Although some meta-analyses [16],[18],[38] have reported a protective association even for chronic heavy alcohol consumers in population studies (total alcohol intake on average ≥60 g pure alcohol/day), these results need to be interpreted with caution because the reference group is of crucial importance, as shown above. The association seems beneficial among chronic heavy drinkers only when the reference group comprises current abstainers (that is, lifetime abstainers and former drinkers). For example, Ronksley et al. [18] reported a pooled RR of 0.76 (95% CI 0.52 to 1.09) for IHD incidence and 0.75 (95% CI 0.63 to 0.89) for IHD mortality among chronic drinkers consuming ≥60 g/day in comparison to current non-drinkers.

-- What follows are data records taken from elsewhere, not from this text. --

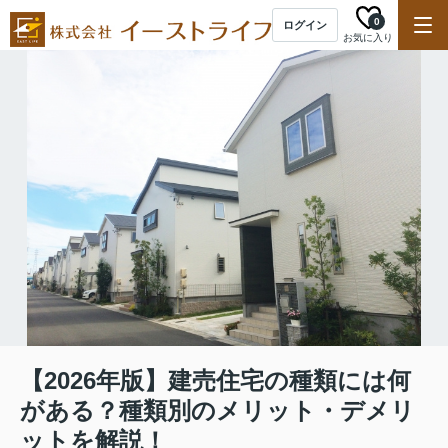
0
ログイン
お気に入り
【2026年版】建売住宅の種類には何
がある？種類別のメリット・デメリ
ットを解説！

Most recently, a systematic review and meta-analysis [39] demonstrated that chronic heavy drinking does not show any beneficial association with IHD risk when lifetime abstainers are the reference group. IHD mortality risk among male chronic heavy drinkers (≥60 g/day) was similar to lifetime abstainers with no indication for a protective association (RR = 1.00, 95% CI 0.74 to 1.36). Similarly, IHD incidence (that is, using both mortality and morbidity outcomes) showed no indication of a protective effect (RR = 1.04, 95% CI 0.83 to 1.31) [39]. Such chronic heavy drinking is rarely observed in women in population studies and there are not enough studies to systematically investigate chronic heavy drinking compared to lifetime abstention in women. The above-mentioned IHD mortality risks of average alcohol consumption among men in comparison to lifetime abstainers using data from several previous meta-analyses are displayed in Figure 1.

Figure 1
figure 1

The association of ischemic heart disease mortality with average alcohol consumption in comparison to lifetime abstention in men. Data points taken from published meta-analyses [15],[33],[39]. All point estimates and confidence intervals were obtained from categorical meta-analyses stratified by alcohol exposure. The Russian estimates were pooled from Zaridze et al. [40],[41].

Whereas the aforementioned investigations were conducted using data from population studies, evidence from clinical samples involving patients with alcohol use disorder (AUD) in alcohol treatment showed a detrimental association with IHD mortality in both men and women (RR = 1.62, 95% CI 1.34 to 1.95 in men and RR = 2.09, 95% CI 1.28 to 3.41 in women compared to the general population, see also [42]) in a recent meta-analysis [39]. Patients with AUD are typically missed or underrepresented in population studies [43].

Among those reporting the strongest elevated risk for IHD are studies from Russia [40],[41]. These studies consistently report substantially elevated RRs in heavy drinkers; however, alcohol consumption seems so prevalent in Russia that there have not been enough lifetime abstainers to define the risk relationship in comparison to zero alcohol intake over the life course. Nevertheless, the risk among heavy alcohol drinkers in comparison to low-level drinkers [40],[41] was substantial (Figure 1).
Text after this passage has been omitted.